CHEWY AUTUMN HARVEST OATMEAL COOKIES
These naturally chewy oatmeal cookies are a standard in many bakers' repertoires. Sprinkling them with Autumn seeds adds the delicious crunch of sunflower, pumpkin and flaxseeds along with sweet, chewy raisins and cranberry halves.
Prep time: 0 min
Cook time: 20 min
Total time: 20 min
Makes about 4 dozen cookies
2 Cups Granulated Brown Sugar, packed
1/2 Cup Shortening
1/2 Cup Butter (1 Stick)
1 Teaspoon Vanilla Extract
1/3 Cup Milk
4 Cups Quick-Cooking Oats
1 3/4 Cups All-Purpose Flour
1 Teaspoon Baking Soda
1/4 Teaspoon Kosher Sea Salt Flakes
1 Cup Autumn Harvest Salad Topper (Seed BLend)
Preheat oven to 375°F.
Beat brown sugar, shortening and butter with electric mixer on medium-high speed until creamy. Add vanilla, and the egg, one at a time, alternating with milk, and beat until incorporated.
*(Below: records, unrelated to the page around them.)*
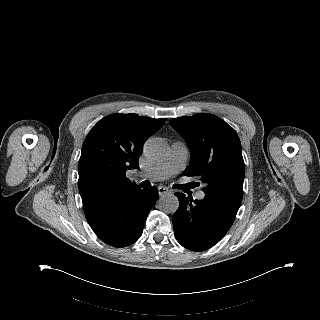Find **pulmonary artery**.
Segmentation results:
<instances>
[{
    "label": "pulmonary artery",
    "instance_id": "e3ab8cb5",
    "mask_svg": "<svg viewBox=\"0 0 320 320\" xmlns=\"http://www.w3.org/2000/svg\"><path fill=\"white\" fill-rule=\"evenodd\" d=\"M187 155L188 150L186 145L180 141H176L172 144L170 153L163 163L151 167L139 174V177L150 181L164 180L178 172L185 165ZM196 198L203 200L205 198L204 192L198 191Z\"/></svg>",
    "mask_w": 320,
    "mask_h": 320
}]
</instances>
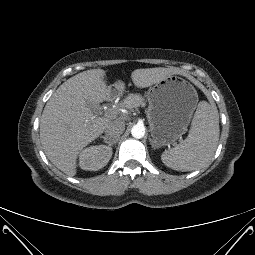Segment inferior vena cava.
Segmentation results:
<instances>
[{"instance_id":"1","label":"inferior vena cava","mask_w":255,"mask_h":255,"mask_svg":"<svg viewBox=\"0 0 255 255\" xmlns=\"http://www.w3.org/2000/svg\"><path fill=\"white\" fill-rule=\"evenodd\" d=\"M125 124L123 121L115 120L109 122L105 127L106 140L108 144H114L118 141V137L124 132Z\"/></svg>"}]
</instances>
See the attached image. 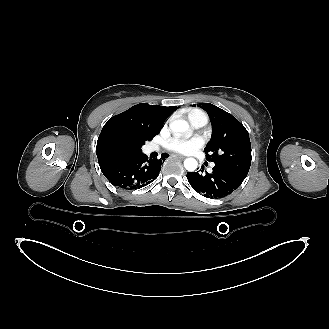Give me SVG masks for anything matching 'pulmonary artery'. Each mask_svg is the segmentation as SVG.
Listing matches in <instances>:
<instances>
[{
    "mask_svg": "<svg viewBox=\"0 0 329 329\" xmlns=\"http://www.w3.org/2000/svg\"><path fill=\"white\" fill-rule=\"evenodd\" d=\"M207 122H208L207 117H199V118H196L195 120H193L191 123L195 128H200V127H203L204 125H206ZM150 150L155 151V150H157V147L151 146Z\"/></svg>",
    "mask_w": 329,
    "mask_h": 329,
    "instance_id": "e3ab8cb5",
    "label": "pulmonary artery"
}]
</instances>
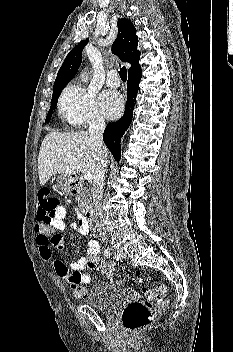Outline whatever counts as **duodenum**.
Wrapping results in <instances>:
<instances>
[{
    "mask_svg": "<svg viewBox=\"0 0 233 352\" xmlns=\"http://www.w3.org/2000/svg\"><path fill=\"white\" fill-rule=\"evenodd\" d=\"M71 185L73 188V193H76V190L78 188V181L75 178L71 179ZM84 220L85 223L87 224V226L90 229H95L96 228V222H95V213H94V209L92 207H89L85 210L84 213Z\"/></svg>",
    "mask_w": 233,
    "mask_h": 352,
    "instance_id": "obj_1",
    "label": "duodenum"
}]
</instances>
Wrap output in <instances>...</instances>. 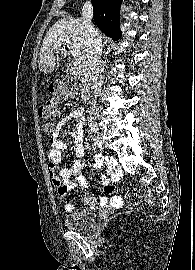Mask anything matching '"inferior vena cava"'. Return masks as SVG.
<instances>
[{
    "label": "inferior vena cava",
    "mask_w": 195,
    "mask_h": 270,
    "mask_svg": "<svg viewBox=\"0 0 195 270\" xmlns=\"http://www.w3.org/2000/svg\"><path fill=\"white\" fill-rule=\"evenodd\" d=\"M93 7L90 0H87L82 8V20L87 33V49L85 53L86 64L88 66L89 76L91 80L92 101L91 107L87 111L90 120V128L95 129L92 115L97 114L96 98L101 91L104 78V65L101 58L102 41L97 30L92 25Z\"/></svg>",
    "instance_id": "602c4592"
}]
</instances>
Stir in oats, flour, baking soda, and salt. Stir in additional flour 1 tablespoon at a time if needed to form soft dough.
Drop heaping tablespoonfuls of dough 2 inches apart onto ungreased baking sheets. Sprinkle scant 1 teaspoon Autumn Harvest Salad Topper on each cookie, pressing it gently into surface of cookie. Bake in preheated oven until cookies are lightly golden brown, 8 to 10 minutes.
Cool on baking sheet 1 minute, then transfer to wire racks and cool completely.